Wellington City Council has paused signing contracts for any major projects as it considers plans to adapt its 10-year budget.
Earlier this month councillors voted to stop the sale of their 34 percent stake in Wellington Airport.
The sale was a key part of the council's long-term plan with the money from it set to create an investment fund which would grow and provide cover for the council's insurance risk which is estimated to have blown out to $2.6 billion.
Following the vote, Local Government Minister Simeon Brown announced his intention to install a Crown observer on the council.
Brown said he was concerned about the council's ability to manage the long-term plan amendment.
Nonetheless, the council had been working on the amendment process with new agenda documents outlining that work.
It stated that due to the amendment requiring changes to their capital programme the council would not enter any major capital works contracts until "a clearer picture emerges of the final capital works programme for the next nine years".
Council staff noted this could have a minor impact on the delivery of planned work.

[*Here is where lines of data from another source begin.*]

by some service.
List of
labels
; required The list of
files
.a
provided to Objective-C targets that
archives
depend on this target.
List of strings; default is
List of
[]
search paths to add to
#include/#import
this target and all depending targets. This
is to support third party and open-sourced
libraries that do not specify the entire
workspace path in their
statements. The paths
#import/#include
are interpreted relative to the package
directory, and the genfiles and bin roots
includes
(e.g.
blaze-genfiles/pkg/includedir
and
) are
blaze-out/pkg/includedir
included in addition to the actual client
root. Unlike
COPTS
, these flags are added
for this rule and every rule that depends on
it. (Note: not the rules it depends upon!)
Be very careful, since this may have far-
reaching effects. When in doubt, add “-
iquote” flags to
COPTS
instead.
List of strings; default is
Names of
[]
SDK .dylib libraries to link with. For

In a statement to RNZ, a council spokesperson said it was sensible to be cautious about entering into any new capital contracts whilst advice was being formed.

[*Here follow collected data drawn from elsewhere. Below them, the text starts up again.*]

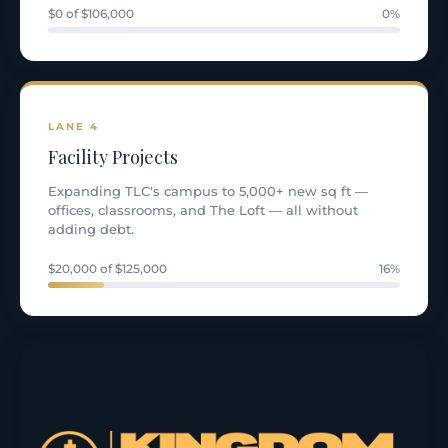
$0 of $106,000
0%
LANE 4
Facility Projects
Expanding TLC's campus to 5,000+ new sq ft —
offices, classrooms, and The Loft — all without
adding debt.
$20,000 of $125,000
16%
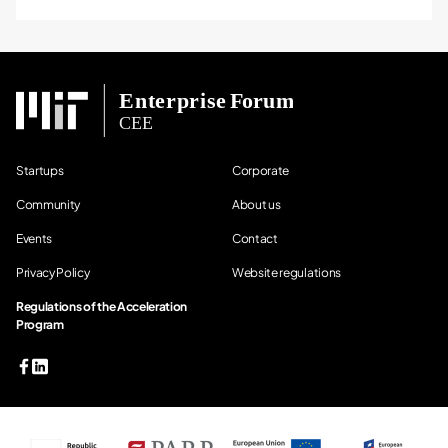
Startups
Corporate
Community
About us
Events
Contact
Privacy Policy
Website regulations
Regulations of the Acceleration
Program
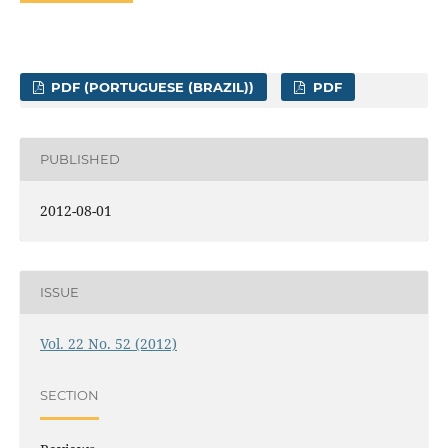
PDF (PORTUGUESE (BRAZIL))
PDF
PUBLISHED
2012-08-01
ISSUE
Vol. 22 No. 52 (2012)
SECTION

At the time of writing they could not say what contracts for council projects would not be signed as a result.
"It does not mean that contracts will be held over until after 30 June next year."
The documents said at the Long-Term Plan, Finance, and Performance Committee on Tuesday next week councillors could direct staff to restart work on a fund similar to fund that would have been crafted out of the airport shares money but sourced through different sources.
These could be selling the council's $234 million ground leases portfolio, its 450,000 carbon credits or other asset sales.
If the council voted in favour of restarting work on a similar fund it would bring back advice on it in December.
That meeting would also look at how the fund could be looked at alongside other insurance options.
Prior to the airport vote, council documents warned the council might have to triple its debt ceiling and slash hundreds of millions of dollars' worth of capital projects if it did not vote in favour of selling the airport shares.
Council staff set projects that could be considered for funding cuts included the cycleways programme, Golden Mile Upgrades, the Kiwi Point Quarry upgrade and the Khandallah Pool strengthening, which campaigners fought to save.